Oda und Lisbet wachsen an der norwegischen Küste auf. Als sie Teenager sind, bricht der zweite Weltkrieg aus. Für die Mädchen ändert sich damit im Grunde nichts – in den weiten Schärengärten bekommt man kaum etwas mit von der Gewalt in Zentraleuropa. Doch dann wird Norwegen von den Deutschen besetzt und norwegische Familien werden dazu verpflichtet, deutsche Soldaten in ihre Häuser aufzunehmen.
Was dann passiert, ist vorhersehbar: die Mädchen verlieben sich in die Männer, die aus dem fernen Deutschland in ihre Heimat gesandt wurden. Sie sehen sie nicht mit den Augen der Erwachsenen – als Feind – sondern einfach als nette junge Männer, die genauso voller Träume und Hoffnungen sind wie sie selbst. Sie müssen ihre Liebe geheim halten, denn norwegische Mädchen, die sich mit „dem Feind“ einlassen, sind verpönt und haben es schwer. Als beide Mädchen Kinder von den deutschen Soldaten erwarten und sie sich mit ihren Familien überwerfen, wird aus der erträumten wunderbaren Zukunft nach Kriegsende ein Minenfeld, in dem Oda und Lisbet viele Träume begraben und viele Opfer bringen müssen.

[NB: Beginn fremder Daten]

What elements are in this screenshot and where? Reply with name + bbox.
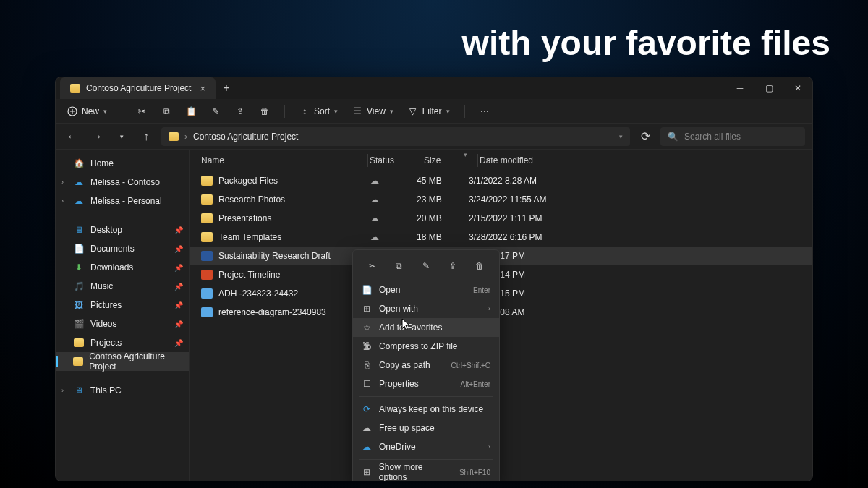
sidebar-item-videos[interactable]: 🎬Videos📌: [56, 314, 189, 333]
rename-button[interactable]: ✎: [417, 257, 435, 275]
star-icon: ☆: [362, 322, 372, 333]
cloud-icon: ☁: [73, 176, 85, 188]
sidebar-label: Melissa - Personal: [90, 196, 162, 206]
music-icon: 🎵: [73, 281, 85, 292]
chevron-down-icon: ▾: [390, 108, 393, 115]
table-row[interactable]: Project Timeline/2022 1:14 PM: [190, 265, 812, 284]
rename-button[interactable]: ✎: [208, 104, 224, 119]
table-row[interactable]: Team Templates☁18 MB3/28/2022 6:16 PM: [190, 228, 812, 247]
sidebar-item-music[interactable]: 🎵Music📌: [56, 277, 189, 296]
filter-label: Filter: [422, 106, 442, 116]
file-status: ☁: [366, 194, 417, 205]
table-row[interactable]: Packaged Files☁45 MB3/1/2022 8:28 AM: [190, 171, 812, 190]
filter-button[interactable]: ▽ Filter ▾: [405, 104, 453, 119]
file-size: 20 MB: [417, 213, 469, 223]
recent-button[interactable]: ▾: [112, 127, 131, 146]
file-name: Presentations: [218, 213, 271, 223]
new-tab-button[interactable]: +: [216, 82, 237, 95]
sidebar-item-pictures[interactable]: 🖼Pictures📌: [56, 296, 189, 314]
pin-icon: 📌: [174, 283, 183, 291]
close-button[interactable]: ✕: [783, 77, 812, 99]
file-name: Packaged Files: [218, 176, 278, 186]
desktop-icon: 🖥: [73, 224, 85, 236]
overlay-caption: with your favorite files: [462, 23, 830, 63]
breadcrumb-segment[interactable]: Contoso Agriculture Project: [193, 132, 298, 142]
table-row[interactable]: Sustainability Research Draft/2022 3:17 …: [190, 247, 812, 265]
paste-button[interactable]: 📋: [183, 104, 199, 119]
context-item-compress[interactable]: 🗜Compress to ZIP file: [353, 337, 499, 356]
file-status: ☁: [366, 213, 417, 223]
context-item-open[interactable]: 📄OpenEnter: [353, 281, 499, 299]
delete-button[interactable]: 🗑: [257, 104, 273, 119]
search-input[interactable]: 🔍 Search all files: [660, 127, 805, 146]
copy-button[interactable]: ⧉: [158, 104, 174, 119]
context-item-always-keep[interactable]: ⟳Always keep on this device: [353, 400, 499, 419]
minimize-button[interactable]: ─: [726, 77, 754, 99]
ppt-icon: [201, 270, 213, 280]
refresh-button[interactable]: ⟳: [636, 127, 655, 146]
table-row[interactable]: reference-diagram-2340983/2022 8:08 AM: [190, 303, 812, 322]
sidebar-item-downloads[interactable]: ⬇Downloads📌: [56, 258, 189, 277]
sort-button[interactable]: ↕ Sort ▾: [297, 104, 341, 119]
table-row[interactable]: ADH -234823-24432/2022 3:15 PM: [190, 284, 812, 303]
search-icon: 🔍: [668, 132, 678, 142]
file-size: 45 MB: [417, 176, 469, 186]
folder-icon: [73, 337, 85, 348]
column-header-status[interactable]: Status: [370, 155, 420, 166]
view-button[interactable]: ☰ View ▾: [349, 104, 396, 119]
context-item-properties[interactable]: ☐PropertiesAlt+Enter: [353, 374, 499, 393]
sidebar-label: Documents: [90, 244, 135, 254]
sidebar-item-documents[interactable]: 📄Documents📌: [56, 239, 189, 258]
sidebar-item-projects[interactable]: Projects📌: [56, 333, 189, 352]
cloud-icon: ☁: [73, 195, 85, 207]
sidebar-item-desktop[interactable]: 🖥Desktop📌: [56, 221, 189, 239]
cut-button[interactable]: ✂: [364, 257, 381, 275]
forward-button[interactable]: →: [88, 127, 106, 146]
delete-button[interactable]: 🗑: [471, 257, 488, 275]
videos-icon: 🎬: [73, 318, 85, 330]
column-header-name[interactable]: Name: [201, 155, 366, 166]
cut-button[interactable]: ✂: [134, 104, 150, 119]
breadcrumb[interactable]: › Contoso Agriculture Project ▾: [161, 127, 630, 146]
tab-close-button[interactable]: ×: [197, 83, 208, 94]
pin-icon: 📌: [174, 301, 183, 309]
sidebar-item-onedrive-contoso[interactable]: ›☁Melissa - Contoso: [56, 173, 189, 192]
sidebar-item-onedrive-personal[interactable]: ›☁Melissa - Personal: [56, 192, 189, 210]
chevron-down-icon: ▾: [446, 108, 450, 115]
chevron-down-icon[interactable]: ▾: [619, 133, 623, 140]
window-tab[interactable]: Contoso Agriculture Project ×: [60, 77, 216, 99]
up-button[interactable]: ↑: [137, 127, 156, 146]
context-item-add-favorites[interactable]: ☆Add to Favorites: [353, 318, 499, 337]
back-button[interactable]: ←: [63, 127, 82, 146]
file-list-pane: Name Status Size▾ Date modified Packaged…: [189, 150, 812, 481]
chevron-down-icon: ▾: [103, 108, 107, 115]
sidebar-item-this-pc[interactable]: ›🖥This PC: [56, 381, 189, 400]
context-label: Open: [379, 285, 400, 295]
context-item-free-up[interactable]: ☁Free up space: [353, 419, 499, 437]
folder-icon: [201, 176, 213, 186]
more-button[interactable]: ⋯: [477, 104, 493, 119]
context-item-onedrive[interactable]: ☁OneDrive›: [353, 437, 499, 456]
share-button[interactable]: ⇪: [232, 104, 248, 119]
column-header-date[interactable]: Date modified: [480, 155, 624, 166]
context-item-show-more[interactable]: ⊞Show more optionsShift+F10: [353, 463, 499, 481]
chevron-right-icon[interactable]: ›: [61, 179, 64, 186]
separator: [359, 396, 493, 397]
separator: [464, 105, 465, 118]
file-size: 18 MB: [417, 232, 469, 242]
sidebar-item-home[interactable]: 🏠Home: [56, 154, 189, 173]
chevron-right-icon[interactable]: ›: [61, 387, 64, 394]
table-row[interactable]: Presentations☁20 MB2/15/2022 1:11 PM: [190, 209, 812, 228]
context-item-copy-path[interactable]: ⎘Copy as pathCtrl+Shift+C: [353, 356, 499, 374]
context-item-open-with[interactable]: ⊞Open with›: [353, 299, 499, 318]
maximize-button[interactable]: ▢: [754, 77, 783, 99]
path-icon: ⎘: [362, 360, 372, 370]
copy-button[interactable]: ⧉: [391, 257, 408, 275]
share-button[interactable]: ⇪: [444, 257, 461, 275]
chevron-right-icon[interactable]: ›: [61, 197, 64, 205]
table-row[interactable]: Research Photos☁23 MB3/24/2022 11:55 AM: [190, 190, 812, 209]
sidebar-item-contoso-project[interactable]: Contoso Agriculture Project: [56, 352, 189, 371]
column-header-size[interactable]: Size▾: [424, 155, 476, 166]
sort-icon: ↕: [299, 106, 310, 116]
new-button[interactable]: New ▾: [64, 104, 110, 119]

Die Mädchen haben Glück im Unglück, als sie an ein Haus des „Lebensbornvereins“ verwiesen werden, in dem für norwegische Mädchen gesorgt wird, die Kinder von Deutschen erwarten. Im Buch erfährt man, welche Rolle diesem Verein zukam: er vermittelte Adoptionen solcher Kinder nach Deutschland – mit dem Hintergrund, dass die Kinder von Deutschen und Norwegern als arisch rein galten. Nicht umsonst wurden Lebensbornheime hinter vorgehaltener Hand als „Zuchtanstalten“ bezeichnet. Sie hatten eine zwiespältige Rolle inne: einerseits haben sie tatsächlich vielen jungen Mädchen ohne Perspektive Zuflucht geboten und sie „durchgebracht“ – wer weiß, was sonst aus ihnen geworden wäre. Andererseits war der dahinter liegende Gedanke vom reinen Rassendenken getrieben.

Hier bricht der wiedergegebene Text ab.